By Rev Graham Shaw
AT the very beginning of the New Year we are conscious of a widespread sense of hopelessness, bordering on despair that prevails across the nation. The New Year is traditionally a time of
joy and eager expectation, but that is not the way most Zimbabweans feel in 2005.
Indeed it is difficult to recall a time when morale has ever been lower.
The sense of despondency in the nation is almost palpable. We observe that a huge number of our citizens have left the country and many of those who remain are actively seeking ways and means to join the vast diaspora — a sure sign that people have given up hope.
This pervading sense of hopelessness has much to do with the parliamentary election due to take place in March. The reason is not far to seek.
After their hopes were raised so high before the parliamentary elections of 2000 and again ahead of the presidential election of 2002, only to be cruelly dashed in both cases by the fraudulent results, it is as if Zimbabweans will not dare to hope for change this time around.
Given the ruling party’s track record of violence, lawlessness and deceit, and knowing their ruthless determination to hold onto power at whatever cost to the nation, few believe that the forthcoming elections will change anything.
Change is surely what most long for, yet now scarcely believe is possible — change to a system of entrenched power and political patronage in which those who rule no longer regard themselves as accountable to the people; change to a culture of intolerance and violence in which the ruling elite refuse to listen to another point of view and those who dare to dissent are abused and vilified without any legal recourse; change to a situation in which justice is no more because of a partisan judiciary, and the truth is not heard because of a conspiracy of silence among those who benefit from the unjust rule.
A radical change also to the policy of political expediency which has bankrupted the state and rendered half the population in need of donor food just to survive the next few months. In short, Zimbabweans long for an end to a stifling dictatorship and for the birth of freedom and democracy.
That the people long for radical change and a new beginning can hardly be disputed.
As with every oppressed people in history, freedom can be suppressed for a while but the desire for freedom cannot ever be totally eradicated. And this is so quite simply because the Creator intended humankind to be free and planted that desire deep in the human heart.

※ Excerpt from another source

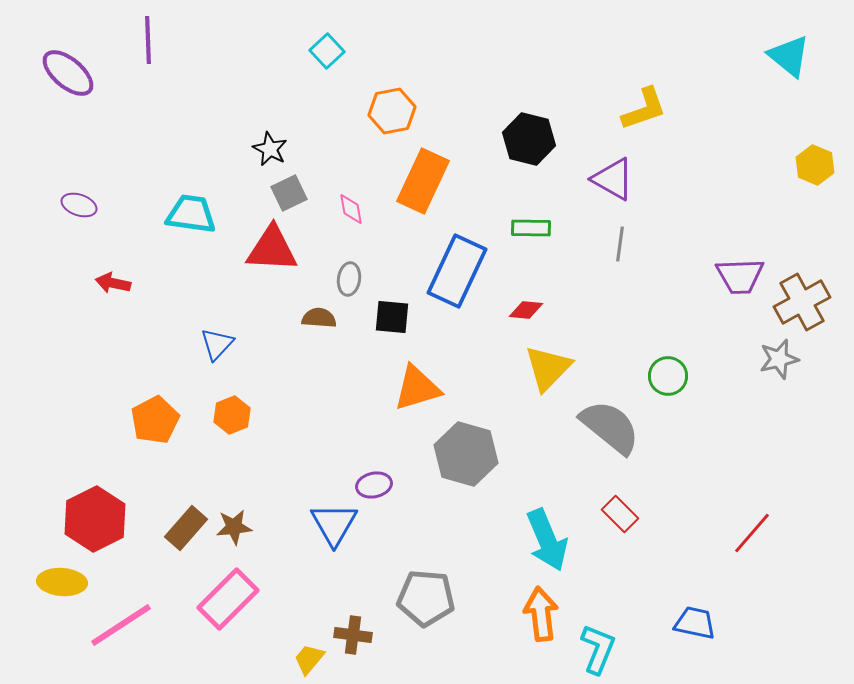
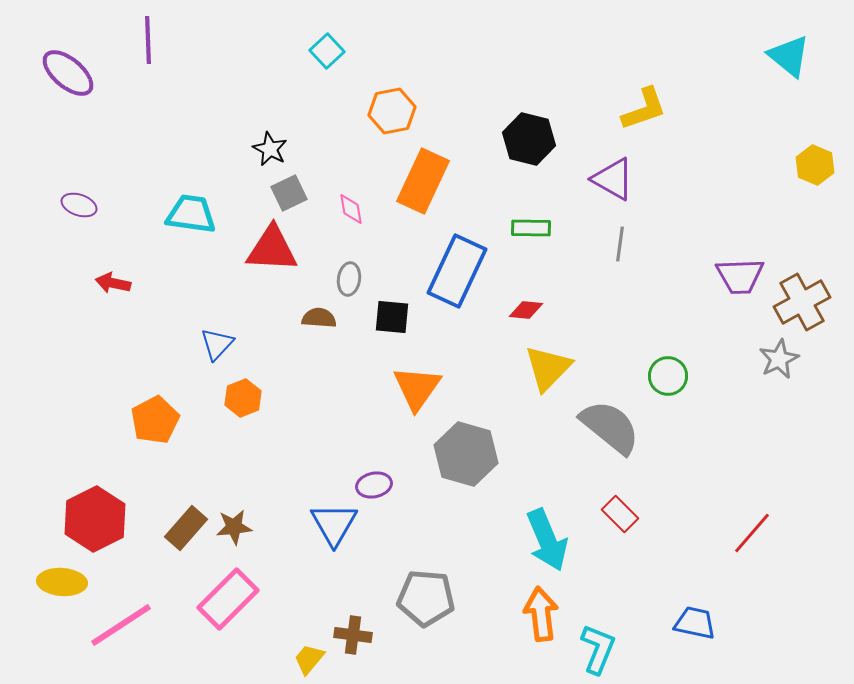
gray star at (779, 359): rotated 12 degrees counterclockwise
orange triangle at (417, 388): rotated 38 degrees counterclockwise
orange hexagon at (232, 415): moved 11 px right, 17 px up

The moral laws of the universe work against those who subvert the freedom of others for their own selfish ends, and in favour of those who work to set free the victims of oppression and injustice.
Yet fear and a sense of hopelessness have deadened that desire for freedom in our land. The real tragedy is that our people have ceased to believe that change is possible any longer. Many pious Christians take refuge in the belief that change will only come through a decisive intervention of God, for which they wait passively — overlooking the simple fact that our saving God intends that we ourselves should be the agents of his liberating grace.
We pray “Deliver us from evil”, yet fail to realise that the God who longs to set us free from the chains of oppression, beckons us to join him in a partnership in which evil is named, confronted and finally overthrown.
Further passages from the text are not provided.